Depending on how you look at it, the human body is either one of the most vulnerable things on the planet, or one of the most resilient. It’s true we can do amazing things — heal where we once were bleeding, attack and destroy unfriendly microbial invaders, even knit our own bones back together. But despite our many abilities, we’re still pretty delicate when you consider the universe around us. There’s only a tiny window of conditions in which we can thrive, and things that are rather inconsequential in the universe — a dip in oxygen, shocking cold, a flare of nuclear radiation — would mean the end of us in the blink of an eye.
But what exactly can we take? What are the limits of our survival, and what happens to our body if we cross them? Here I explore the body’s (many) breaking points. First up: water pressure.
What is pressure?
Pressure can generally be defined as the force, per unit area, applied to the surface of something. We’re always under a certain amount of pressure, we just don’t notice. We hear about air pressure on the weather channel, but we actually have our own pressure in air-filled spaces of our body like our lungs, stomach, and ears. Our internal pressure is usually equal to the outside air pressure (the weight of the atmosphere pushing down on us.) We become uncomfortable whenever we venture away from sea level; our internal pressure is no longer equal to the ambient pressure. This is why our ears hurt when we go up in a plane or when we dive too deep underwater.

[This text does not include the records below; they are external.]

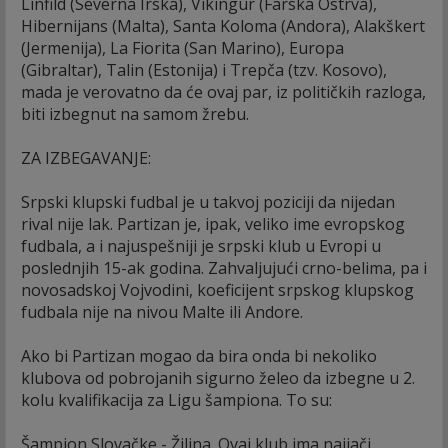
Linfild (Severna Irska), Vikingur (Farska Ostrva),
Hibernijans (Malta), Santa Koloma (Andora), Alakškert
(Jermenija), La Fiorita (San Marino), Europa
(Gibraltar), Talin (Estonija) i Trepča (tzv. Kosovo),
mada je verovatno da će ovaj par, iz političkih razloga,
biti izbegnut na samom žrebu.
ZA IZBEGAVANJE:
Srpski klupski fudbal je u takvoj poziciji da nijedan
rival nije lak. Partizan je, ipak, veliko ime evropskog
fudbala, a i najuspešniji je srpski klub u Evropi u
poslednjih 15-ak godina. Zahvaljujući crno-belima, pa i
novosadskoj Vojvodini, koeficijent srpskog klupskog
fudbala nije na nivou Malte ili Andore.
Ako bi Partizan mogao da bira onda bi nekoliko
klubova od pobrojanih sigurno želeo da izbegne u 2.
kolu kvalifikacija za Ligu šampiona. To su:
Šampion Slovačke - Žilina. Ovaj klub ima najjači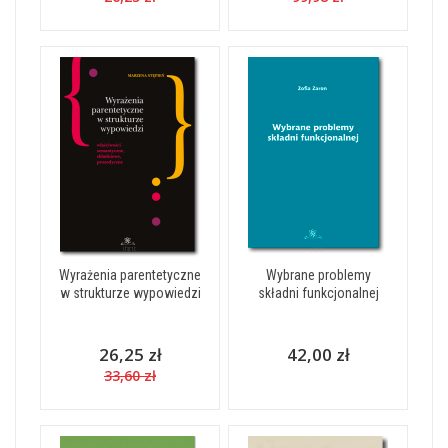
Wyrażenia parentetyczne
Wybrane problemy
w strukturze wypowiedzi
składni funkcjonalnej
26,25 zł
42,00 zł
33,60 zł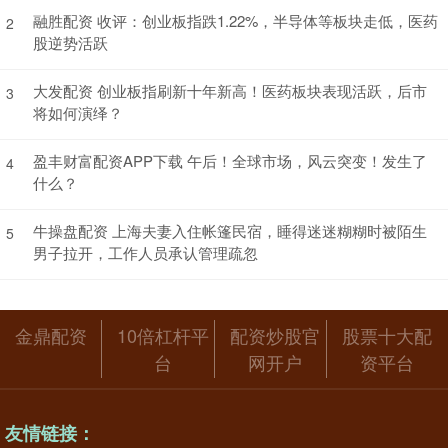
融胜配资 收评：创业板指跌1.22%，半导体等板块走低，医药
2
股逆势活跃
大发配资 创业板指刷新十年新高！医药板块表现活跃，后市
3
将如何演绎？
盈丰财富配资APP下载 午后！全球市场，风云突变！发生了
4
什么？
牛操盘配资 上海夫妻入住帐篷民宿，睡得迷迷糊糊时被陌生
5
男子拉开，工作人员承认管理疏忽
金鼎配资
10倍杠杆平
配资炒股官
股票十大配
台
网开户
资平台
友情链接：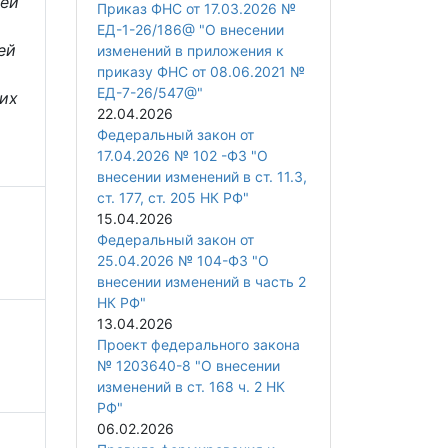
шей
Приказ ФНС от 17.03.2026 №
ЕД-1-26/186@ "О внесении
ей
изменений в приложения к
приказу ФНС от 08.06.2021 №
й
ЕД-7-26/547@"
их
22.04.2026
Федеральный закон от
17.04.2026 № 102 -ФЗ "О
внесении изменений в ст. 11.3,
ст. 177, ст. 205 НК РФ"
15.04.2026
Федеральный закон от
25.04.2026 № 104-ФЗ "О
внесении изменений в часть 2
НК РФ"
13.04.2026
Проект федерального закона
№ 1203640-8 "О внесении
изменений в ст. 168 ч. 2 НК
РФ"
06.02.2026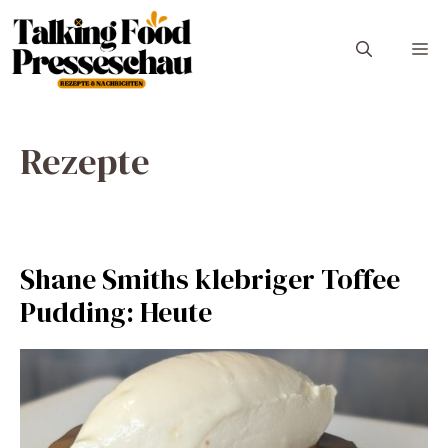
Zum
Inhalt
M
springen
Rezepte
Shane Smiths klebriger Toffee
Pudding: Heute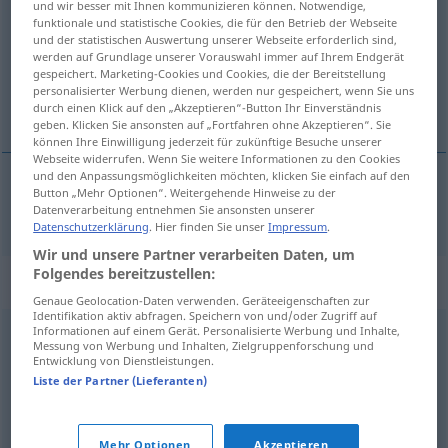
und wir besser mit Ihnen kommunizieren können. Notwendige,
funktionale und statistische Cookies, die für den Betrieb der Webseite
Übersicht aller Übersetzungen
und der statistischen Auswertung unserer Webseite erforderlich sind,
werden auf Grundlage unserer Vorauswahl immer auf Ihrem Endgerät
(Für mehr Details die Übersetzung anklicken/antippen)
gespeichert. Marketing-Cookies und Cookies, die der Bereitstellung
personalisierter Werbung dienen, werden nur gespeichert, wenn Sie uns
dénigrer
durch einen Klick auf den „Akzeptieren“-Button Ihr Einverständnis
geben. Klicken Sie ansonsten auf „Fortfahren ohne Akzeptieren“. Sie
können Ihre Einwilligung jederzeit für zukünftige Besuche unserer
Webseite widerrufen. Wenn Sie weitere Informationen zu den Cookies
und den Anpassungsmöglichkeiten möchten, klicken Sie einfach auf den
Button „Mehr Optionen“. Weitergehende Hinweise zu der
dénigrer
bashen
Datenverarbeitung entnehmen Sie ansonsten unserer
Datenschutzerklärung
. Hier finden Sie unser
Impressum
.
Wir und unsere Partner verarbeiten Daten, um
Folgendes bereitzustellen:
Synonyme für "bashen"
Genaue Geolocation-Daten verwenden. Geräteeigenschaften zur
Identifikation aktiv abfragen. Speichern von und/oder Zugriff auf
Informationen auf einem Gerät. Personalisierte Werbung und Inhalte,
Messung von Werbung und Inhalten, Zielgruppenforschung und
(jemandem etwas) nachsagen
,
ratschen
,
tratschen
,
Entwicklung von Dienstleistungen.
(sich) zuflüstern
,
lästern
,
munkeln
,
(über jemanden)
Liste der Partner (Lieferanten)
herziehen
,
klatschen
,
(jemandem etwas) andichten
Mehr Optionen
Akzeptieren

There are a few ways pressure changes could spell doom for us humans. One of these is what would happen to us if we were to materialize deep underwater without a pressurized suit — death, in a nutshell, but I can explain.
Ever wonder why we can’t just create extra-long snorkels to breathe underwater? Seems like an obvious and easy solution for breathing without an oxygen tank, but there’s a good reason this can’t work. For every 33 feet a diver descends the weight of the water above them increases by 15 pounds per square inch. At only a few feet below the surface, the water pressure is already too great for the muscles that expand and contract our lungs to work, making it extremely difficult for us to draw breath. A couple feet of water pressure isn’t enough to do serious damage yet, but looking at deeper levels shows how pressure affects us a little more gradually.
At a depth of around 100 feet, (remember, you’d have four times the normal pressure pushing down on you at this point), the spongy tissue of the lung begins to contract, which would leave you with only a small supply of air that was inhaled at the surface. An ancient “dive-response” is then triggered in our body, which constricts the limbs and pushes blood toward the needier heart and brain. This extra blood expands the blood vessels in the chest, which balances out the pressure from the outside water. During their deepest dives, a diver’s heart rate can dip to only 14 beats per minute; for reference, this is about a third of the rate of a person in a coma. Scientists aren’t sure why we’re able to sustain consciousness at considerable depths like this, but our instinct to survive can do some pretty crazy things at life-or-death moments like these. A convenient mechanism, for sure, but we can’t survive like this for long.
If you somehow got stuck in the middle of an oceanic abyss, the deepest part of the ocean, you’d have a few things to worry about. The lack of breathable oxygen, freezing cold, and these charming creatures, to name a few, but the huge amount of water pressure pressing down on you would definitely be the immediate threat. Since your body’s internal pressure is so much less than the ambient pressure, your lungs would not have the strength to push back against the water pressure. At a deep enough level, the lungs would collapse completely, killing you instantly. This is the most extreme consequence of underwater pressure, but thankfully most of us will never have to deal with ocean depths of this magnitude.
So, how deep can we go? Scientists haven’t yet determined a hard limit for how deep we can survive underwater. There have been a few instances of divers surviving ridiculous depths (not without side effects), but most professional free divers don’t go past 400 feet deep. The only way to test a limit would be to test on a real, live human, so obviously there are no handy studies to help us formulate an answer. Scientists do know, however, what would happen to a diver who crossed their body’s limit. A diver could die from bleeding into the lungs, or pass out from the strain the redistribution of blood lays on the heart.
“How much water can move in before you start bleeding into your lungs?” Dr. Claes Lundgren, director of the Center for Research in Special Environments at the University of Buffalo Medical School, asked PBS. “It’s not unheard of for deep divers to cough up blood when they get to the surface. I think these divers are very close to the limit.”